FMCSA points out that an answer’s spelled out in the rule to allow for another restart when “168 or more consecutive hours have passed since the beginning of the last such off duty period.” That answer, of course, is buried in the language of the regulatory code in the Federal Register, not exactly easy to find.

Then there are areas where the rule can be clear, while failing to address certain situations. For example, Linda Caffee, who hauls team with her husband, Bob, notes that the requirement for a 30-minute break after eight hours of driving holds the potential to disrupt operations on certain high security loads.

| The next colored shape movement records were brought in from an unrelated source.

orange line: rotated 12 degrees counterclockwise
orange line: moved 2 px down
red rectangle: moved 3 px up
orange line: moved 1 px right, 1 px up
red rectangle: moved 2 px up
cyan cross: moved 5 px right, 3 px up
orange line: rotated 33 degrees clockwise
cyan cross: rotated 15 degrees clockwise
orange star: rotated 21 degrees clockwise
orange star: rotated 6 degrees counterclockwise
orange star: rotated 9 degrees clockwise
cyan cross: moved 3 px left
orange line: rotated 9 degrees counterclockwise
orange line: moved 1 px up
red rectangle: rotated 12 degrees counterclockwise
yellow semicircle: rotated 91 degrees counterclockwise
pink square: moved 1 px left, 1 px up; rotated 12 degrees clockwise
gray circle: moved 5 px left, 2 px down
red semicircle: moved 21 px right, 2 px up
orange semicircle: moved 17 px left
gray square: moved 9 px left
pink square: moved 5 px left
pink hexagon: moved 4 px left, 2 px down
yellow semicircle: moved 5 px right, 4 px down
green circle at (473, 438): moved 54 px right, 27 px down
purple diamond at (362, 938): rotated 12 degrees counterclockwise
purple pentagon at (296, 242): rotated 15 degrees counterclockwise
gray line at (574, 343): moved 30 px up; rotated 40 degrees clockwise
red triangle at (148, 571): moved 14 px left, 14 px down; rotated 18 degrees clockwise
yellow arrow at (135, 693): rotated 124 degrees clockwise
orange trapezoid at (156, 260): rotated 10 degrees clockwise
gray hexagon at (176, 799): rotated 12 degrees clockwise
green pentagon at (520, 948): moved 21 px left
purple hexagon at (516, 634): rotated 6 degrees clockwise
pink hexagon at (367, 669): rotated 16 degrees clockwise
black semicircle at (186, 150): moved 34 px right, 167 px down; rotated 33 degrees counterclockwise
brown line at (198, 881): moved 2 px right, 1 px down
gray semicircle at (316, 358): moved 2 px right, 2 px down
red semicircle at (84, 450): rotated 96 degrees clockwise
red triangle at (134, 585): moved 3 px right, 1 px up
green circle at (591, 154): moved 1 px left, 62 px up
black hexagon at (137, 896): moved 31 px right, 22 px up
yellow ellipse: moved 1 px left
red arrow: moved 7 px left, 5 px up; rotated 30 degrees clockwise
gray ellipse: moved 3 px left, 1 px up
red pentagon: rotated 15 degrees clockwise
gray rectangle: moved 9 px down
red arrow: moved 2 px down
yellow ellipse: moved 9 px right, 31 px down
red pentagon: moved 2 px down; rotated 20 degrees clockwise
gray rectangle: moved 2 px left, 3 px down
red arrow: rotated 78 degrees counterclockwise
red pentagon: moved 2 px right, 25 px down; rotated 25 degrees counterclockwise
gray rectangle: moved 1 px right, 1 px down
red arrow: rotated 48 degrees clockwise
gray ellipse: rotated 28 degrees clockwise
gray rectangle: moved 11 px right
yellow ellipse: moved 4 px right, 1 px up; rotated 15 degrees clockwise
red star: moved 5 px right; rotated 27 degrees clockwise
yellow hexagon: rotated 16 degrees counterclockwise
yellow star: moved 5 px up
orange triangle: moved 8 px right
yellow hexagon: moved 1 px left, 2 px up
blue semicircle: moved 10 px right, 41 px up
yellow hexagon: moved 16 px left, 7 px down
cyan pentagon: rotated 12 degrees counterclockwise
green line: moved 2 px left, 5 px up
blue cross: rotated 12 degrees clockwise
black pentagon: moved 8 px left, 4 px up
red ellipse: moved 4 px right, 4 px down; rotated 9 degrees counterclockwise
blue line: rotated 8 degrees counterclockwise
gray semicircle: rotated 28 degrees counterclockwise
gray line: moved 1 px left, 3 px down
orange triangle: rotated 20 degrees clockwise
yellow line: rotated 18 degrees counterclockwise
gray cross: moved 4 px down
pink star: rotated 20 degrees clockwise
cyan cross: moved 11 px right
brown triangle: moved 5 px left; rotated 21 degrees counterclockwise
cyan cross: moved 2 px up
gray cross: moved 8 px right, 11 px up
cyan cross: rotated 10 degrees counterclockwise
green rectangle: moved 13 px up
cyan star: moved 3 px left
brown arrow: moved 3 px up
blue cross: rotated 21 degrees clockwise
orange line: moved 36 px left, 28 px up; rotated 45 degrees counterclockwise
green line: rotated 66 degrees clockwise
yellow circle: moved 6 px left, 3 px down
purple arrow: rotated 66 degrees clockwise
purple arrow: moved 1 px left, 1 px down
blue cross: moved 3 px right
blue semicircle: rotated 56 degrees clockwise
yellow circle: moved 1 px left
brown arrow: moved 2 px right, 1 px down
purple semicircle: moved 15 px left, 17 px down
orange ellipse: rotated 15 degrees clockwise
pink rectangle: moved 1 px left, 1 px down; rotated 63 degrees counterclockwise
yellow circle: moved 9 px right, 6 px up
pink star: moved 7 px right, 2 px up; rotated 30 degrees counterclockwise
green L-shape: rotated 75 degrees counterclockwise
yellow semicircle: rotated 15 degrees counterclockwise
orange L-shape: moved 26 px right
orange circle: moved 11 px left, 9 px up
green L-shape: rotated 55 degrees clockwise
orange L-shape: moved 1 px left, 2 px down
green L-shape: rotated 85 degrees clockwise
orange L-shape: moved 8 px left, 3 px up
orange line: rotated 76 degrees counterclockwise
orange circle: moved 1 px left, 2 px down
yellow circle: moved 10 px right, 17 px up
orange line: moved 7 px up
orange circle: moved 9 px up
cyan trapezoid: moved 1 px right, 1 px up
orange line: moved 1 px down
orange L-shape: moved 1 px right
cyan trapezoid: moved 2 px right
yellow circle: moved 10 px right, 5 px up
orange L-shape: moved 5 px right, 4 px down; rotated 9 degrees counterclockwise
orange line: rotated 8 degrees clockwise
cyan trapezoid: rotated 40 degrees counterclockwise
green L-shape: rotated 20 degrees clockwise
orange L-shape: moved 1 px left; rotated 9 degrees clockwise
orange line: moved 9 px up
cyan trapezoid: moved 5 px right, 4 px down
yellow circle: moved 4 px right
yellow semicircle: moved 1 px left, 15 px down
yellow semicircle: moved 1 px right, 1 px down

“Many loads require dual driver protection, and this requires one driver to be on duty at all times watching the freight,” she says. “In order to take the half-hour break, the other driver would have to come on duty, which would start their clock,” if the driver could even legally do so.

Regarding that break, the new rule allows only haulers of certain classes of explosives to “count on-duty time spent attending the CMV, but doing no other on-duty work, toward the break.” However, explosives do not constitute the only freight where the carrier or shipper requires on-duty driver attendance of the load, Caffee notes.

“The only way on these loads is to go into a safe haven and hand over the control of the load to an observer,” she says. Safe havens, typically a carrier yard or other secure facility, will typically have “a fence and a full-time guard.”  

Will the 30-minute breaks thus create a market for safe havens on the highways? Caffee asks. “Who is going to pay for the extra miles, the extra time” to get to the safe havens? “If there comes to be a market for this, there will also be a fee associated.”



Current rule

Daily driving limit –11 hours

Breaks within drive time –None mandated

34-hour restart driving –No restrictions

34-hour restart frequency –Can be taken as often as needed

On-duty time –Includes any time in truck except sleeper berth

Penalties –Definition of “egregious” violations not specified

Final rule

Daily driving limit –11 hours

Breaks within drive time –Minimum 30-minute mandatory off-duty time after every eight hours on duty

34-hour restart timing –Must include two 1 a.m. to 5 a.m. periods

43-hour restart requency –Limitation to one per week

On-duty time –Does not include any time resting in a parked truck. For team drivers, two hours in passenger seat of a moving truck immediately before or after eight consecutive hours in the sleeper berth is allowed off duty.

Penalties — “Egregious” violation defined as driving three or more hours beyond limits; maximum civil penalties can be levied on drivers and carriers (if proved complicit) for such a violation.